AI Demand Drives Growth But Creates Supply Challenges
The company has become a bellwether for the AI infrastructure buildout beyond semiconductors, particularly after Nvidia Corp. invested $2 billion in Lumentum in March and committed to billions more in future purchases. This partnership has deepened Lumentum's role in AI data center supply chains, where high-speed optical connections are critical for linking processors. CEO Michael Hurlston noted that demand for the company's EML lasers—a key component in high-speed optical networks—now exceeds supply by more than 30%.
"We are chasing behind demand," Hurlston told analysts during the earnings call. "Pump lasers were significantly undershipping demand." The company is now negotiating prepayments, take-or-pay contracts, and price increases with major customers to fund capacity expansion.
Margins Improve Amid Pricing Discipline
Lumentum's non-GAAP operating margin improved to 32.2% in the fiscal third quarter, up from previous periods. Hurlston attributed this to "operational rigor, pricing discipline, and product mix," driven by strong demand for laser chips and scale across components like pump lasers and narrow-linewidth laser assemblies. The company guided fiscal fourth-quarter non-GAAP operating margin to 35-36%, signaling further improvement.
For the current quarter ending June 27, 2026, Lumentum expects revenue between $960 million and $1.01 billion, with non-GAAP earnings projected in the range of $2.85 to $3.05 per share. The guidance places quarterly sales within striking distance of $1 billion for the first time.
Technology Developments and Industry Context
The company highlighted progress in co-packaged optics, which bring optical links closer to processors, and optical circuit switches that use light to route traffic instead of relying solely on electrical switching. These technologies are seen as crucial for next-generation AI data centers. Competitor Coherent Corp. also reported strong results, with fiscal third-quarter revenue of $1.81 billion, up 21% year over year, as CEO Jim Anderson cited "exceptionally strong demand" across datacenter and communications markets.
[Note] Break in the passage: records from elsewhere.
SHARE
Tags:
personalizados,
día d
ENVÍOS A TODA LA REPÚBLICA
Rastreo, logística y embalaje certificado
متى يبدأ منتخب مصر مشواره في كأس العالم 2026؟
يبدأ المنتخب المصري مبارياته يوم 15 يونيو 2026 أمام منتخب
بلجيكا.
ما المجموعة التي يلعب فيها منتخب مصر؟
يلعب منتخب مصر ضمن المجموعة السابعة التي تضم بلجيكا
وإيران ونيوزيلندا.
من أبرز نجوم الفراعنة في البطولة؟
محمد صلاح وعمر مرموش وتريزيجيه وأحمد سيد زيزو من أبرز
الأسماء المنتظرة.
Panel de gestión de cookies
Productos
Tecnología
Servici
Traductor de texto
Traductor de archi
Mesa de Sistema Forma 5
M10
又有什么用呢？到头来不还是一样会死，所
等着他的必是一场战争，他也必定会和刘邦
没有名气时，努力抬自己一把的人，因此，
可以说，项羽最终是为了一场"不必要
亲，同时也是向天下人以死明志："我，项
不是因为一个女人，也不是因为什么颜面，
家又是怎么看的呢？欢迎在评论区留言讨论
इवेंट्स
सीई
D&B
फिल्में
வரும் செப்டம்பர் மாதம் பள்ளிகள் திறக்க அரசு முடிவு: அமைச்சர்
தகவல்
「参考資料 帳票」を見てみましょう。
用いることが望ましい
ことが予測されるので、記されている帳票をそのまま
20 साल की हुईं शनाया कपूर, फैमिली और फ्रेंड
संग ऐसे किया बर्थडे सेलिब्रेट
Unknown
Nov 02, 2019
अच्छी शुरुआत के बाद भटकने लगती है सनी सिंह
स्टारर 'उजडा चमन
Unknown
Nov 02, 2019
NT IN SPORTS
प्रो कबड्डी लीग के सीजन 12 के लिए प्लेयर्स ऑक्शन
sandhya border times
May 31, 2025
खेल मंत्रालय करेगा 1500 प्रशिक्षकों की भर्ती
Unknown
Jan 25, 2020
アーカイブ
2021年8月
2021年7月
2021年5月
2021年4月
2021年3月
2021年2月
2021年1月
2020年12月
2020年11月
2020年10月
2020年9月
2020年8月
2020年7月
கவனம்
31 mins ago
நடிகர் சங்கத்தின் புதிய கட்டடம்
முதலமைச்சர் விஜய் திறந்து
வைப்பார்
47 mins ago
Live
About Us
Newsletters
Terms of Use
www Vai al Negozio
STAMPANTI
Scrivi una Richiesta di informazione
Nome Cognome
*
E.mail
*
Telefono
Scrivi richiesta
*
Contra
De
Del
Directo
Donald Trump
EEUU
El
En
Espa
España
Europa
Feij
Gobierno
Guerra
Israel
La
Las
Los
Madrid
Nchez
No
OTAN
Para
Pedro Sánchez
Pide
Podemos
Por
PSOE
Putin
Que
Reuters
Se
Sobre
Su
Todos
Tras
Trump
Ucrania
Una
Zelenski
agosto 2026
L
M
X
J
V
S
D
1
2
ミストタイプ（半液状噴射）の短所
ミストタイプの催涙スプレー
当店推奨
Wall Street Remains Bullish Despite Pullback
Analysts at J.P. Morgan, Rosenblatt, and Morgan Stanley raised their price targets on Lumentum following the earnings release, even as the stock took a breather after five consecutive days of gains. Pythia Research at Seeking Alpha described Lumentum as entering an "AI bottleneck" era, highlighting the company's 90% revenue growth and 32.2% operating margin. The stock has more than doubled this year, meaning investor expectations were already elevated.
Risks and Outlook
Despite the positive trends, Lumentum faces significant risks. If the company cannot ramp up manufacturing capacity quickly, potential revenue could slip away. A slowdown in customer orders, a sudden drop in demand, or competitors moving faster on new supply could erode pricing leverage. Tariffs, tighter export rules, shifts in product mix, and supplier hiccups—all flagged by the company—could also knock results off course. Investors are now looking for Lumentum to convert strong AI demand into actual shipments, maintain margin discipline, and ensure that supply bottlenecks don't cap its own upside.